Police claim teen boy killed himself during chase—but his family believes otherwise

A family is rejecting Chicago police and the medical examiner’s finding that a 15-year-old boy died from a self-inflicted gunshot last week during an on-foot chase with officers.

Per the Chicago Sun-Times, Steven Rosenthal’s relatives marched with activists in protest on Sunday after the Cook County medical examiner’s office backed law enforcement’s account, ruling Rosenthal’s death a suicide after performing an autopsy. Police claimed Rosenthal died after officers caught him with a gun near a home Friday evening, leading him to flee and turn the gun on himself.

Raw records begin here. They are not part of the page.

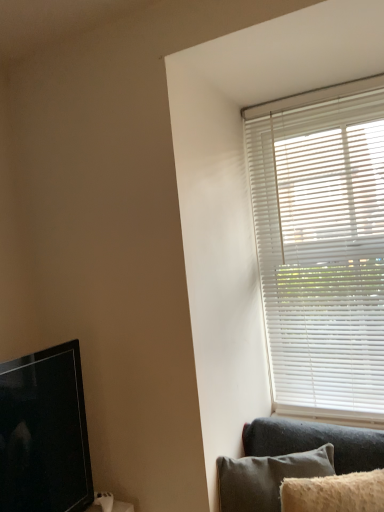 Find the location of a particular element. fuzzy beige pillow at lower right is located at coordinates (334, 493).

The height and width of the screenshot is (512, 384). Describe the element at coordinates (44, 433) in the screenshot. I see `black glossy tv at left` at that location.

The image size is (384, 512). Describe the element at coordinates (291, 459) in the screenshot. I see `dark gray fabric couch at lower right` at that location.

Locate an element on the screen. white matte blinds at upper right is located at coordinates 322,247.

The height and width of the screenshot is (512, 384). Identify the location of fuzzy beige pillow at lower right. (334, 493).

Consider the image. Is dark gray fabric couch at lower right to the left of fuzzy beige pillow at lower right from the viewer's perspective?

Yes.

Could fuzzy beige pillow at lower right be considered to be inside dark gray fabric couch at lower right?

No, dark gray fabric couch at lower right does not contain fuzzy beige pillow at lower right.

Does dark gray fabric couch at lower right come behind fuzzy beige pillow at lower right?

That is True.

From a real-world perspective, between dark gray fabric couch at lower right and fuzzy beige pillow at lower right, who is vertically higher?

In real-world perspective, fuzzy beige pillow at lower right is above.

From the picture: Can you tell me how much fuzzy beige pillow at lower right and dark gray fabric couch at lower right differ in facing direction?

The angle between the facing direction of fuzzy beige pillow at lower right and the facing direction of dark gray fabric couch at lower right is 9.43 degrees.

In the image, is fuzzy beige pillow at lower right on the left side or the right side of dark gray fabric couch at lower right?

fuzzy beige pillow at lower right is positioned on dark gray fabric couch at lower right's right side.

Is fuzzy beige pillow at lower right oriented towards dark gray fabric couch at lower right?

No, fuzzy beige pillow at lower right is not oriented towards dark gray fabric couch at lower right.

Which point is more forward, (337,507) or (331,449)?

Positioned in front is point (337,507).

Based on the photo, considering the sizes of white matte blinds at upper right and dark gray fabric couch at lower right in the image, is white matte blinds at upper right bigger or smaller than dark gray fabric couch at lower right?

In the image, white matte blinds at upper right appears to be larger than dark gray fabric couch at lower right.

Where is `window blind that appears above the dark gray fabric couch at lower right (from a real-world perspective)`? The width and height of the screenshot is (384, 512). window blind that appears above the dark gray fabric couch at lower right (from a real-world perspective) is located at coordinates (322, 247).

Is white matte blinds at upper right aimed at dark gray fabric couch at lower right?

Yes, white matte blinds at upper right is oriented towards dark gray fabric couch at lower right.

From a real-world perspective, is black glossy tv at left physically above dark gray fabric couch at lower right?

Correct, in the physical world, black glossy tv at left is higher than dark gray fabric couch at lower right.

Considering the sizes of black glossy tv at left and dark gray fabric couch at lower right in the image, is black glossy tv at left taller or shorter than dark gray fabric couch at lower right?

Clearly, black glossy tv at left is taller compared to dark gray fabric couch at lower right.

This screenshot has width=384, height=512. What are the coordinates of `television on the left of dark gray fabric couch at lower right` in the screenshot? It's located at (44, 433).

How many degrees apart are the facing directions of black glossy tv at left and dark gray fabric couch at lower right?

The angle between the facing direction of black glossy tv at left and the facing direction of dark gray fabric couch at lower right is 59.1 degrees.

Would you say white matte blinds at upper right is a long distance from black glossy tv at left?

Answer: white matte blinds at upper right is far away from black glossy tv at left.

Can you tell me how much white matte blinds at upper right and black glossy tv at left differ in facing direction?

They differ by 88.4 degrees in their facing directions.

The width and height of the screenshot is (384, 512). What are the coordinates of `window blind above the black glossy tv at left (from the image's perspective)` in the screenshot? It's located at (322, 247).

Is point (332, 506) closer or farther from the camera than point (60, 452)?

Point (332, 506).

Is fuzzy beige pillow at lower right far from black glossy tv at left?

Actually, fuzzy beige pillow at lower right and black glossy tv at left are a little close together.

Is fuzzy beige pillow at lower right facing towards black glossy tv at left?

No, fuzzy beige pillow at lower right is not aimed at black glossy tv at left.

Considering the sizes of objects fuzzy beige pillow at lower right and black glossy tv at left in the image provided, who is wider, fuzzy beige pillow at lower right or black glossy tv at left?

black glossy tv at left is wider.

How much distance is there between black glossy tv at left and fuzzy beige pillow at lower right?

A distance of 34.57 inches exists between black glossy tv at left and fuzzy beige pillow at lower right.

Can you confirm if black glossy tv at left is bigger than fuzzy beige pillow at lower right?

Indeed, black glossy tv at left has a larger size compared to fuzzy beige pillow at lower right.

Considering the points (3, 444) and (364, 483), which point is in front, point (3, 444) or point (364, 483)?

The point (3, 444) is more forward.

Looking at this image, is black glossy tv at left at the left side of fuzzy beige pillow at lower right?

Yes.

I want to click on pillow on the right of dark gray fabric couch at lower right, so click(x=334, y=493).

The width and height of the screenshot is (384, 512). What are the coordinates of `pillow that appears above the dark gray fabric couch at lower right (from a real-world perspective)` in the screenshot? It's located at (334, 493).

Considering their positions, is dark gray fabric couch at lower right positioned closer to black glossy tv at left than white matte blinds at upper right?

dark gray fabric couch at lower right is positioned closer to the anchor black glossy tv at left.

From the image, which object appears to be farther from fuzzy beige pillow at lower right, white matte blinds at upper right or dark gray fabric couch at lower right?

The object further to fuzzy beige pillow at lower right is white matte blinds at upper right.

Estimate the real-world distances between objects in this image. Which object is further from white matte blinds at upper right, dark gray fabric couch at lower right or fuzzy beige pillow at lower right?

fuzzy beige pillow at lower right lies further to white matte blinds at upper right than the other object.

Which object lies further to the anchor point white matte blinds at upper right, dark gray fabric couch at lower right or black glossy tv at left?

black glossy tv at left lies further to white matte blinds at upper right than the other object.

From the image, which object appears to be nearer to white matte blinds at upper right, black glossy tv at left or fuzzy beige pillow at lower right?

The object closer to white matte blinds at upper right is fuzzy beige pillow at lower right.

Based on their spatial positions, is black glossy tv at left or white matte blinds at upper right further from dark gray fabric couch at lower right?

The object further to dark gray fabric couch at lower right is black glossy tv at left.

Estimate the real-world distances between objects in this image. Which object is closer to black glossy tv at left, white matte blinds at upper right or dark gray fabric couch at lower right?

dark gray fabric couch at lower right is closer to black glossy tv at left.

Based on the photo, when comparing their distances from black glossy tv at left, does white matte blinds at upper right or fuzzy beige pillow at lower right seem closer?

fuzzy beige pillow at lower right is closer to black glossy tv at left.

Where is `studio couch located between black glossy tv at left and white matte blinds at upper right in the left-right direction`? studio couch located between black glossy tv at left and white matte blinds at upper right in the left-right direction is located at coordinates (291, 459).

Where is `studio couch between black glossy tv at left and fuzzy beige pillow at lower right`? studio couch between black glossy tv at left and fuzzy beige pillow at lower right is located at coordinates pyautogui.click(x=291, y=459).

Find the location of a particular element. This screenshot has width=384, height=512. pillow between white matte blinds at upper right and dark gray fabric couch at lower right in the vertical direction is located at coordinates (334, 493).

You are a GUI agent. You are given a task and a screenshot of the screen. Output one action in this format:
    pyautogui.click(x=<x>, y=<y>)
    Task: Click on the pillow between black glossy tv at left and white matte blinds at upper right
    The image size is (384, 512).
    Given the screenshot: What is the action you would take?
    pyautogui.click(x=334, y=493)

Rosenthal, a basketball player at Crane Medical Prep High School, was pronounced dead at Mount Sinai Hospital a half-hour later. Alonzo Crowder, head coach of the high school’s basketball team, told the newspaper that Rosenthal’s mother succumbed to an illness in March. Rosenthal’s father died when he was 6.

The family has said they believe Rosenthal was unarmed, and their attorney, Andrew Stroth, claimed eyewitnesses saw police fatally shoot the teen, according to WLS. CBS News reported that Stroth has called for a “full, independent. and transparent” investigation.

Along with the late teen’s family, more than 100 residents gathered outside the 10th Police District in Lawndale to demand that law enforcement release bodycam footage from that fateful night.

Chicago police spokesman Anthony Guglielmi told WMAQ that camera and ballistics evidence proves that officers didn’t fire their guns during Friday’s deadly encounter. Despite this, police haven’t commented on whether they’ll release the footage to the public.

“They need to release the video,” Rosenthal’s aunt, Taranica Thomas, said Sunday. “My nephew would never commit suicide.”